### Work to be completed
Check each line of the records below for the word "Wondelgem" and give the number of lines that have it, with nothing added.

= = = = = = =

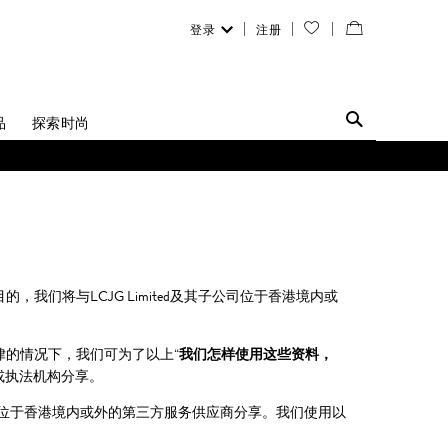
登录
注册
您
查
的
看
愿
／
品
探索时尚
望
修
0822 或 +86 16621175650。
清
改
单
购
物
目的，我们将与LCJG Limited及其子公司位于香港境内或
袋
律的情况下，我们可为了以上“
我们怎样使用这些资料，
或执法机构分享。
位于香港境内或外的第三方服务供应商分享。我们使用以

= = = = = = =

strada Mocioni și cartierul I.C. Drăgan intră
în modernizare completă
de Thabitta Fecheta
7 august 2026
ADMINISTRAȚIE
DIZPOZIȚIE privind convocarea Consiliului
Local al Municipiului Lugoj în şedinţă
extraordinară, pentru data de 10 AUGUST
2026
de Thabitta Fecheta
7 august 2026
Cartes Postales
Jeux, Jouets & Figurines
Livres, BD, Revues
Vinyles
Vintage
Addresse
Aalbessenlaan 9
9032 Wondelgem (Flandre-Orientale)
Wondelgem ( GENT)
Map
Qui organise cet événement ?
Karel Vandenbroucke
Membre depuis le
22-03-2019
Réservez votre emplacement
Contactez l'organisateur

= = = = = = =

### Output for this exercise
2